Wednesday, March 9, 2011, PM | Leave Comment
I have posted many articles about debt and how Americans were borrowing and, in turn, spending heavily more money than they could afford to pay back. That, in itself, turned out to be one of the biggest causes of the financial crisis the U.S. has ever experienced. But more recently, Americans have slowed down the free spending that they had become so accustomed to.
So how are credit card issuers reacting to consumers’ attempts to live a more financially responsible lifestyle? They are threatening to cut their credit cards off if they don’t spend enough.
Most major issuers, including Chase, Bank of America, American Express and Citibank have been slashing credit lines and closing the accounts of those who don’t spend on their card regularly. While these issuers are required to notify you in writing of an account closing, there is no requirement that they do so in advance. Even when they do give early notice, the only way a cardholder can stop their account from getting shut down is to start spending again.
Discover Card reported that it has closed more than three million accounts due to inactivity, and plans to do the same to two million more. Capital One is suspending accounts that have been inactive for at least a year, warning account holders they only have 60 days to redeem their rewards.
From a business perspective, cutting off certain customers is a smart financial move, according to some financial analysts. When the credit card issuer closes an account that has rarely been used, it lowers the company’s risk profile by keeping their potential liabilities from outweighing their assets. Inactive accounts also cost the issuer money to maintain, without providing the benefit of income from interest or merchant fees.

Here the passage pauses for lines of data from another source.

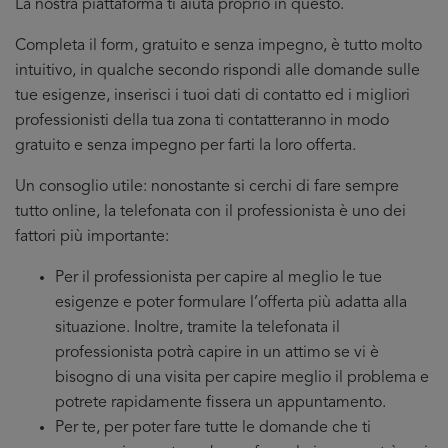
La nostra piattaforma ti aiuta proprio in questo.
Completa il form, gratuito e senza impegno, è tutto molto
intuitivo, in qualche secondo rispondi alle domande sulle
tue esigenze, inserisci i tuoi dati di contatto ed i migliori
professionisti della tua zona ti contatteranno in modo
gratuito e senza impegno per farti la loro offerta.
Un consoglio utile: nonostante si cerchi di fare sempre
tutto online, la telefonata con il professionista è uno dei
fattori più importante:
Per il professionista per capire al meglio le tue
esigenze e poter formulare l’offerta più adatta alla
situazione. Inoltre, tramite la telefonata il
professionista potrà capire in un attimo se vi è
bisogno di una visita per capire meglio il problema e
potrete rapidamente fissera un appuntamento.
Per te, per poter fare tutte le domande che ti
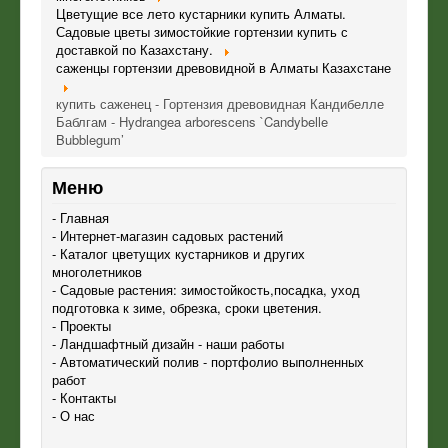
Цветущие все лето кустарники купить Алматы.
Садовые цветы зимостойкие гортензии купить с
доставкой по Казахстану.
саженцы гортензии древовидной в Алматы Казахстане
купить саженец - Гортензия древовидная Кандибелле
Баблгам - Hydrangea arborescens `Candybelle
Bubblegum’
Меню
- Главная
- Интернет-магазин садовых растений
- Каталог цветущих кустарников и других
многолетников
- Садовые растения: зимостойкость,посадка, уход
подготовка к зиме, обрезка, сроки цветения.
- Проекты
- Ландшафтный дизайн - наши работы
- Автоматический полив - портфолио выполненных
работ
- Контакты
- О нас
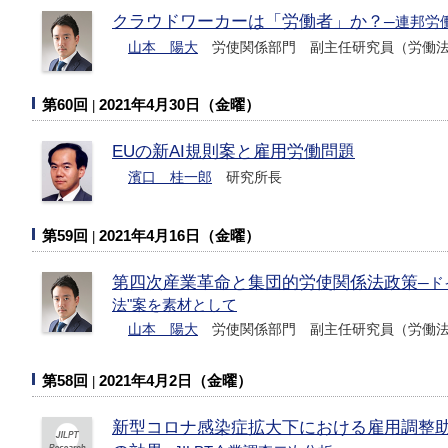
クラウドワーカーは「労働者」か？
─連邦労働
山本 陽大
労使関係部門 副主任研究員（労働法
第60回
2021年4月30日（金曜）
EUの新AI規則案と雇用労働問題
濱口 桂一郎
研究所長
第59回
2021年4月16日（金曜）
第四次産業革命と集団的労使関係法政策
─ド
法"案を素材として
山本 陽大
労使関係部門 副主任研究員（労働法
第58回
2021年4月2日（金曜）
新型コロナ感染症拡大下における雇用調整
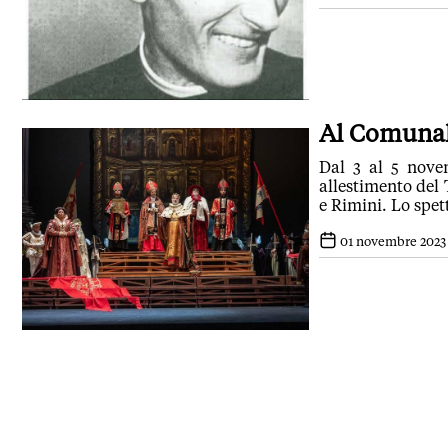
Al Comunale
Dal 3 al 5 novem
allestimento del
e Rim
01 novembre 2023 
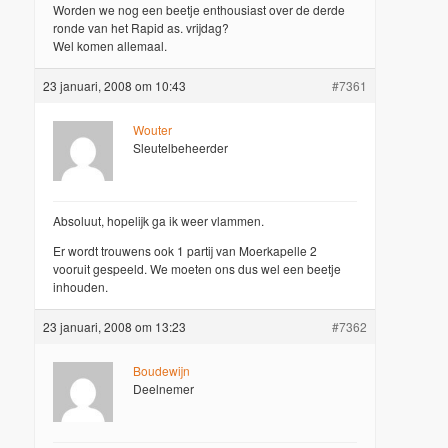
Worden we nog een beetje enthousiast over de derde
ronde van het Rapid as. vrijdag?
Wel komen allemaal.
23 januari, 2008 om 10:43
#7361
Wouter
Sleutelbeheerder
Absoluut, hopelijk ga ik weer vlammen.
Er wordt trouwens ook 1 partij van Moerkapelle 2
vooruit gespeeld. We moeten ons dus wel een beetje
inhouden.
23 januari, 2008 om 13:23
#7362
Boudewijn
Deelnemer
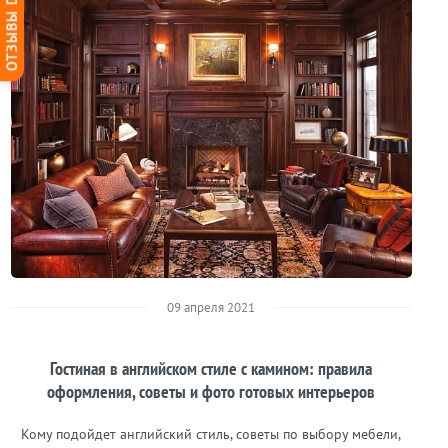
ОТЗЫВЫ DG-HOME
09 апреля 2021
Гостиная в английском стиле с камином: правила
оформления, советы и фото готовых интерьеров
Кому подойдет английский стиль, советы по выбору мебели,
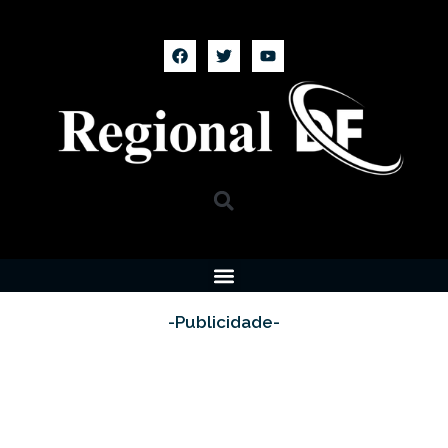
-Publicidade-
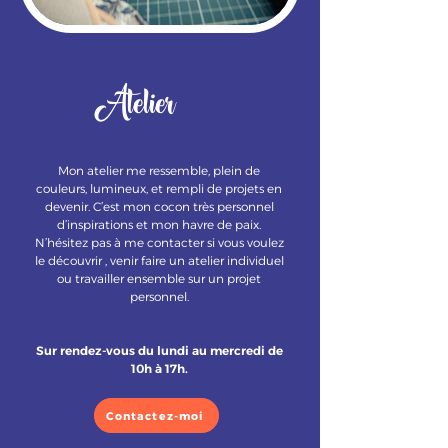
Atelier
Mon atelier me ressemble, plein de
couleurs, lumineux, et rempli de projets en
devenir. C’est mon cocon très personnel
d’inspirations et mon havre de paix.
N’hésitez pas à me contacter si vous voulez
le découvrir , venir faire un atelier individuel
ou travailler ensemble sur un projet
personnel.
Sur rendez-vous du lundi au mercredi de
10h à 17h.
Contactez-moi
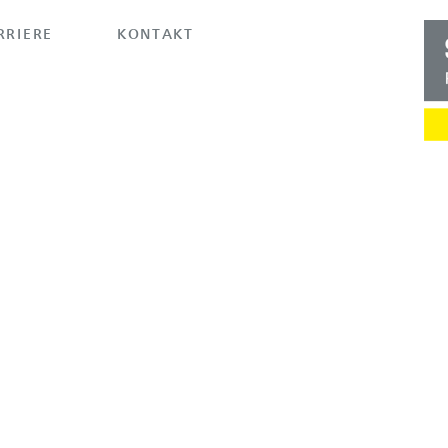
RRIERE
KONTAKT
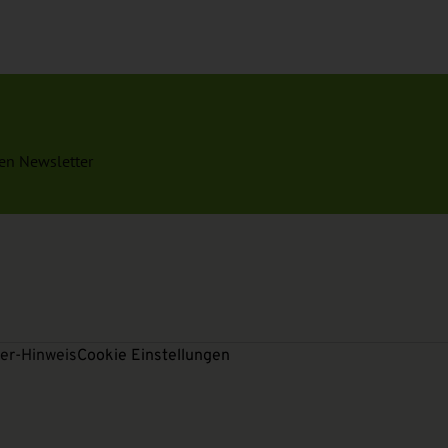
en Newsletter
er-Hinweis
Cookie Einstellungen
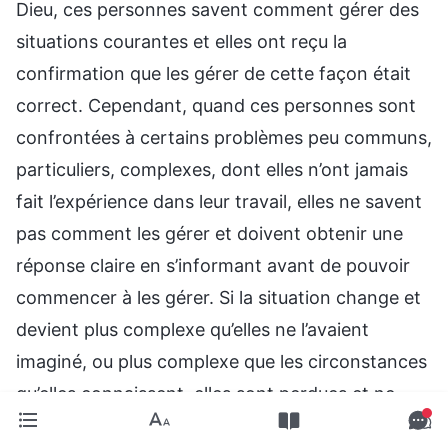
Dieu, ces personnes savent comment gérer des
situations courantes et elles ont reçu la
confirmation que les gérer de cette façon était
correct. Cependant, quand ces personnes sont
confrontées à certains problèmes peu communs,
particuliers, complexes, dont elles n’ont jamais
fait l’expérience dans leur travail, elles ne savent
pas comment les gérer et doivent obtenir une
réponse claire en s’informant avant de pouvoir
commencer à les gérer. Si la situation change et
devient plus complexe qu’elles ne l’avaient
imaginé, ou plus complexe que les circonstances
qu’elles connaissent, elles sont perdues et ne
savent pas comment y faire face, et elles savent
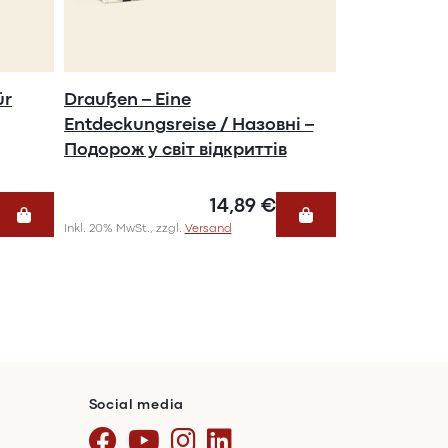
ür
Draußen – Eine
Entdeckungsreise / Назовні –
Подорож у світ відкриттів
14,89 €
Inkl. 20% MwSt., zzgl.
Versand
Social media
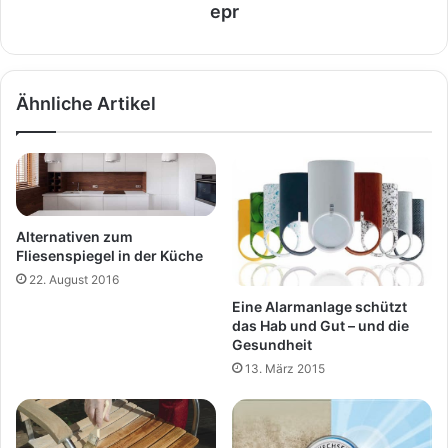
epr
Ähnliche Artikel
Alternativen zum
Fliesenspiegel in der Küche
22. August 2016
Eine Alarmanlage schützt
das Hab und Gut – und die
Gesundheit
13. März 2015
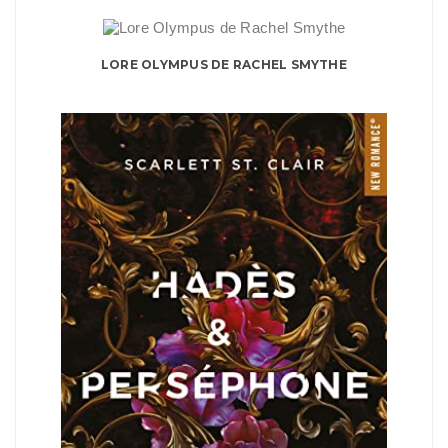
LORE OLYMPUS DE RACHEL SMYTHE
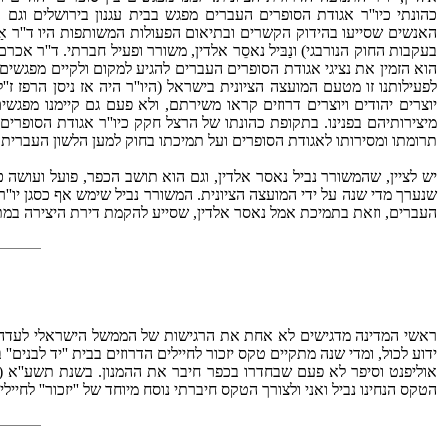
כהונתי כיו''ר אגודת הסופרים העברים מפגש בבית עגנון בירושלים וגם
האנשים שסייעו בהידוק הקשרים ובתיאום הפעולות המשותפות היו ד''ר אַכ
בעקבות החוק הנורבגי) ונַבּיל נאסֵר אלדין, משורר ופעיל חברתי. ד''ר אכר
הוא הזמין את נציגי אגודת הסופרים העברים להגיע למקום ולקיים מפגשים מ
לפעילותנו זו מטעם המועצה הציונית בישראל (היו''ר היה אז ניסן הרפז ז'
יוצרים יהודים ויוצרים דרוזים קראו משירתם, ולא פעם גם קיימנו מפגשי
מיצירותיהם בפנינו. בתקופת כהונתו של הרצל חקק כיו''ר אגודת הסופרי
תרומתו ומסירותו לאגודת הסופרים ועל תמיכתו בחוק למען הלשון העברית.
יש לציין, שהמשורר נביל נאסר אלדין, וגם הוא תושב הכפר, פועל ועושה כ
העברים, וזאת בתמיכת אמל נאסר אלדין, שסייע להקמת דירת היצירה במתחם ''
ראשי המדינה מדגישים לא אחת את הרגישות של הממשל הישראלי לעדה הד
ידוע לכול, ומדי שנה מתקיים טקס יזכור לחיילים הדרוזים בבית ''יד לבנים'' 
הטקס הנחינו נביל ואני ולצורך הטקס חיברתי נוסח מיוחד של ''יזכור'' לחי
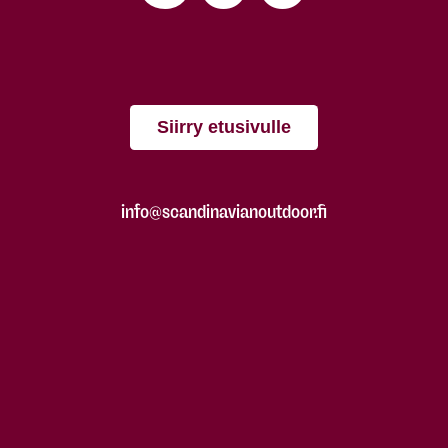
Siirry etusivulle
info@scandinavianoutdoor.fi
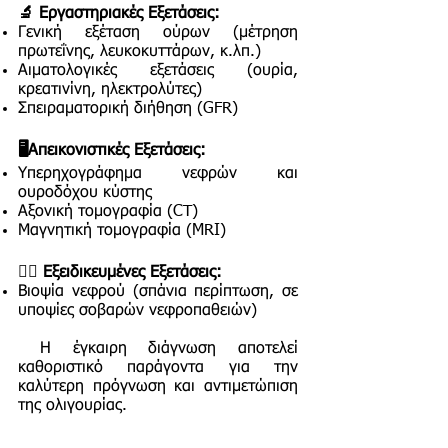
🔬 Εργαστηριακές Εξετάσεις:
Γενική εξέταση ούρων (μέτρηση
πρωτεΐνης, λευκοκυττάρων, κ.λπ.)
Αιματολογικές εξετάσεις (ουρία,
κρεατινίνη, ηλεκτρολύτες)
Σπειραματορική διήθηση (GFR)
🖥️Απεικονιστικές Εξετάσεις:
Υπερηχογράφημα νεφρών και
ουροδόχου κύστης
Αξονική τομογραφία (CT)
Μαγνητική τομογραφία (MRI)
🧑‍⚕️ Εξειδικευμένες Εξετάσεις:
Βιοψία νεφρού (σπάνια περίπτωση, σε
υποψίες σοβαρών νεφροπαθειών)
Η έγκαιρη διάγνωση αποτελεί
καθοριστικό παράγοντα για την
καλύτερη πρόγνωση και αντιμετώπιση
της ολιγουρίας.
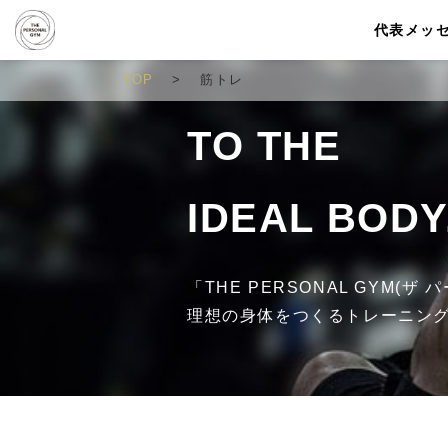
代表メッ
TOP
筋トレ
TO THE
IDEAL BODY
「THE PERSONAL GYM(
理想の身体をつくるトレーニン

For consumers, however, account closings can be devastating – especially to their credit score. Your credit utilization ratio – the amount of your debt in relation to the amount of your available credit – comprises 30% of your score.
In a Nutshell
Use your credit cards more wisely. You don’t have to be a free spender, yet at the same time, you don’t have to hold back on spending completely. Moderation is the key for financial success. As long as you don’t go overboard, charge it to your credit card when you know you will be able to pay the bill in full and before the due date.